Litwa to kraj, którego branża finansowa jest zdominowana przez skandynawskich pożyczkodawców, takich jak SEB Bankas i Swedbank. Jednak cztery lata temu ten nadbałtycki kraj dołączył do globalnego trendu zmniejszenia roli tradycyjnych banków – uprościł procedury i zaoferował możliwość szybkiego pozyskania licencji na świadczenie usług finansowych.

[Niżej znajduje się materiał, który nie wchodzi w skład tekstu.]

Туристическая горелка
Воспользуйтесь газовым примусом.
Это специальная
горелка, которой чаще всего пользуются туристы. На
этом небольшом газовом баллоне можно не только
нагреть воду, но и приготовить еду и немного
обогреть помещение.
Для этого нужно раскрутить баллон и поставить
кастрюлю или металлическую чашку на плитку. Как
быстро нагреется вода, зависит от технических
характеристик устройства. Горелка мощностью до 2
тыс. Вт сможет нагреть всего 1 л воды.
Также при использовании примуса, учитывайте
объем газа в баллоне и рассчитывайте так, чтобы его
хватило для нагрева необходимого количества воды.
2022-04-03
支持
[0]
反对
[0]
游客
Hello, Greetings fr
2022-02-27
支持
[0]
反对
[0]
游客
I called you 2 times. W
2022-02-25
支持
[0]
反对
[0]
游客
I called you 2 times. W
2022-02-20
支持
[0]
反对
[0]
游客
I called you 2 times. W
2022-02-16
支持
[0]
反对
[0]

Zmiany przynoszą efekty. Litwa zajmuje teraz czwarte miejsce na świecie pod względem ekosystemów fintech. Jednocześnie kraj ten jest najszybciej rozwijającym się państwem pod względem branży fintech w Unii Europejskiej. Bank centralny Litwy, który świadczy usługi licencjonowania fintechów w języku angielskim, zarejestrował dotychczas 132 firmy elektroniczne i płatnicze, a w 2021 r. spodziewa się, że wyda więcej licencji niż jakikolwiek inny kraj UE. Liderem w branży fintech w ujęciu globalnym są Stany Zjednoczone.
Na Litwie udział transakcji płatniczych obsługiwanych przez fintechy wzrósł w ubiegłym roku do 27 proc., z wcześniejszych 11 proc. – wynika z danych litewskiego banku centralnego. Wolumeny płatności instytucji płatniczych i pieniądza elektronicznego wzrosły zaś ponadtrzykrotnie, do 51 mld euro, w IV kwartale. Wykorzystanie kart wzrosło w ubiegłym roku o 32 proc., dokonywano nimi już 64 proc. wszystkich transakcji płatniczych.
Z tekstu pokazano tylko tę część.